Impotence - Caused by Methamphetamine


Everything you need to make meth can be found in a super market. From the pseudophedrine in basic cold medicine to the red phosphorous found in matches, an addict can find the key ingredients for making meth at a local store. While the government has placed restrictions on the sale and production of pseudophedrine, meth users continue to find methods for producing the drug to feed their habit.
 
Meth first saw popular use during World War II. During long battles, Japanese soldiers would ingest methamphetamine to keep alert and awake. While the drug has since been banned from the battlefield, more than 1.9 million Americans have reported having abused or tried meth at least once.



The Dangers of Meth
Meth, unlike other recreational drugs, increases the release of dopamine, a vital neurotransmitter that promotes the stimulation-reward inside the brain. When levels of dopamine remain in a heightened state, the removal of the chemical can cause addiction. And since every type of pleasure-stimulating reaction is controlled by dopamine, the reduction of the chemical caused by meth can create a difficult habit to kick.

Let’s say you love chocolate cake. You crave chocolate. Each bite of its decedent texture makes you smile. The enjoyment you feel is the brain releasing dopamine. Each time your taste buds touch the cake, dopamine creates the pleasure and stimulation you feel.

Meth works in the same manner. Except meth causes your body to experience an unnatural elevation of dopamine. The brain experiences a heightened sense of concentration. The heart rate goes up, and blood pressure and body temperature rise. Long-term exposure to dopamine causes an unnatural imbalance, leaving the brain wanting to keep the same heightened concentration, pleasure and stimulation level. The loss in dopamine leads to an addiction.

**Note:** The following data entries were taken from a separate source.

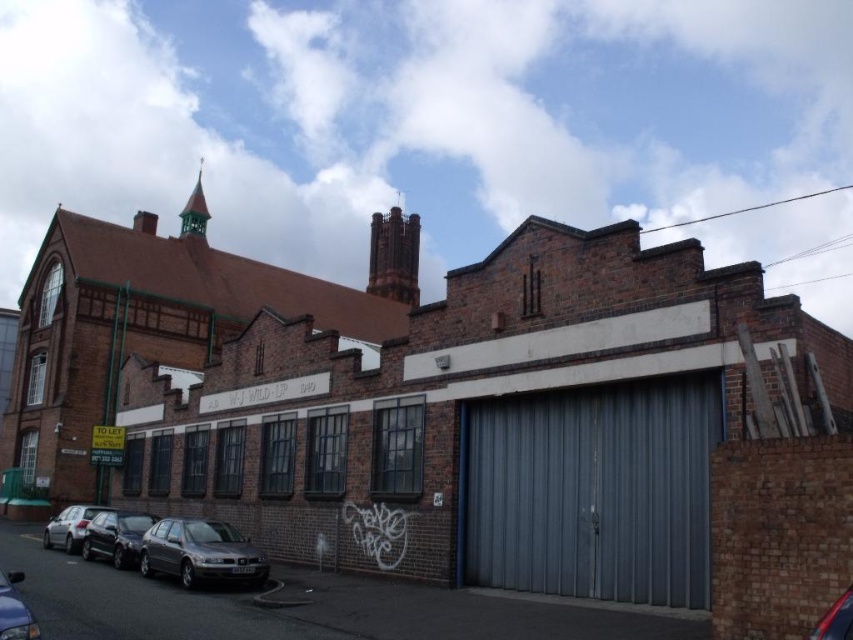 How far apart are metallic gray sedan at lower left and metallic gray car at lower left?

The distance of metallic gray sedan at lower left from metallic gray car at lower left is 28.74 feet.

Can you confirm if metallic gray sedan at lower left is positioned to the left of metallic gray car at lower left?

In fact, metallic gray sedan at lower left is to the right of metallic gray car at lower left.

Is point (146, 552) closer to viewer compared to point (10, 637)?

No, it is not.

Locate an element on the screen. metallic gray sedan at lower left is located at coordinates (200, 554).

Describe the element at coordinates (200, 554) in the screenshot. Image resolution: width=853 pixels, height=640 pixels. I see `metallic gray sedan at lower left` at that location.

Is metallic gray sedan at lower left taller than shiny black car at lower left?

No, metallic gray sedan at lower left is not taller than shiny black car at lower left.

Is point (144, 572) positioned before point (122, 545)?

Yes, it is in front of point (122, 545).

The width and height of the screenshot is (853, 640). In order to click on metallic gray sedan at lower left in this screenshot , I will do pyautogui.click(x=200, y=554).

In the scene shown: Is metallic gray car at lower left further to the viewer compared to silver metallic car at lower left?

No, it is not.

The width and height of the screenshot is (853, 640). What do you see at coordinates (15, 611) in the screenshot?
I see `metallic gray car at lower left` at bounding box center [15, 611].

Is point (25, 612) positioned after point (47, 547)?

No, it is not.

Find the location of `metallic gray car at lower left`. metallic gray car at lower left is located at coordinates pos(15,611). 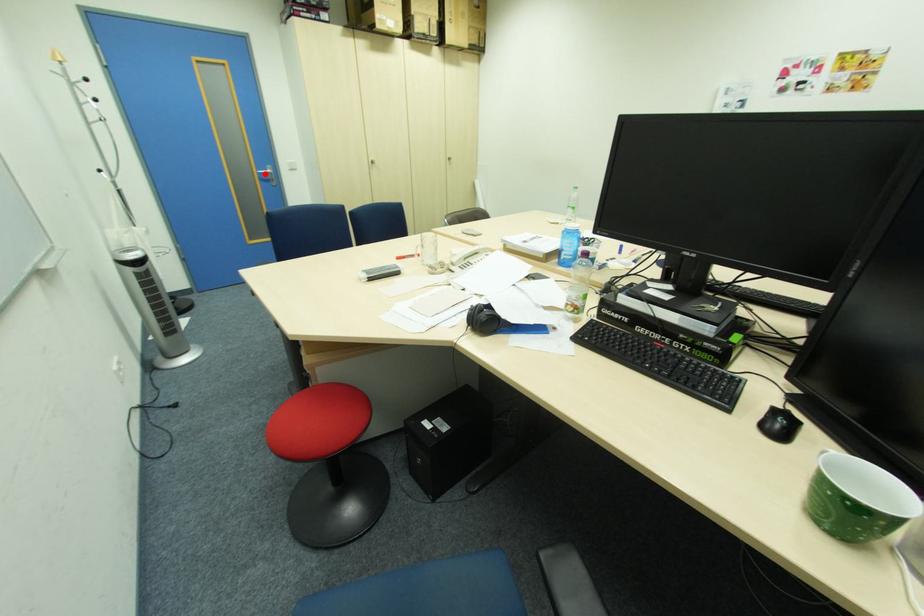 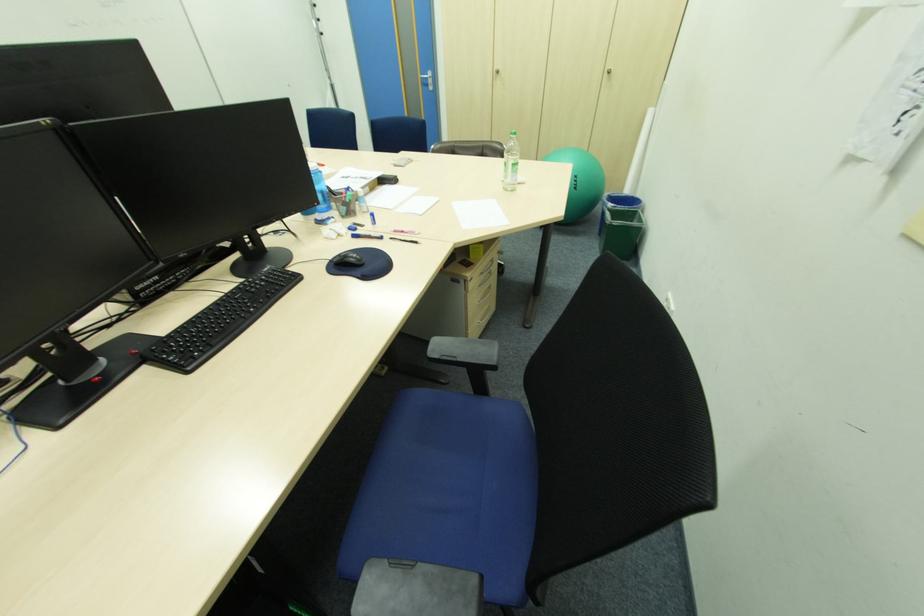 The point at the highlighted location is marked in the first image. Where is the corresponding point in the second image?

(428, 79)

Meth also inhibits the production of acetylcholine, an essential chemical that controls blood flow inside the body. The body will simultaneously experience a reduction in nitric oxide, a chemical that acts as a bridge of communication between the brain and the organs. When you experiences low acetylcholine and nitric oxide levels, your body cannot pump enough blood to power an erection or communicate the necessary stimulation from the brain to the penis needed to maintain an erection. [1]

Other Symptoms
The pathological effects of methamphetamine toxicities can vary, depending on dose, route, frequency of use and duration. Common abuse symptoms include:Violent aggression
  • Cerebral hemorrhage
  • Tachypnea
  • Abnormal thoughts and behaviors
  • Growth suppression
  • Verbal tics
  • Tourette’s syndrome
  • Decreased appetite and weight loss
  • Insomnia
  • Stomach ache
  • Dry mouth
  • Headache
  • Seizures or abnormal brain waves
  • High blood pressure
  • Irregular cardiovascular output
  • Erectile dysfunction including premature ejaculation
Detox and Recovery
Because meth elevates the levels of dopamine, most addicts experience a difficult road to recovery. Detox from meth can too become painful because an addict will want the drug to alleviate the imbalance of dopamine. Still, males who use meth for prolonged periods can suffer from impotence. If you suffer from impotence caused by meth abuse, all-natural supplements can help balance your nitric oxide and acetylcholine levels.
 
REFERENCE
  1. ^Schep LJ, Slaughter RJ, Beasley DM., The clinical toxicology of metamfetamine., Clin Toxicol (Phila). 2010 Aug;48(7):675-94.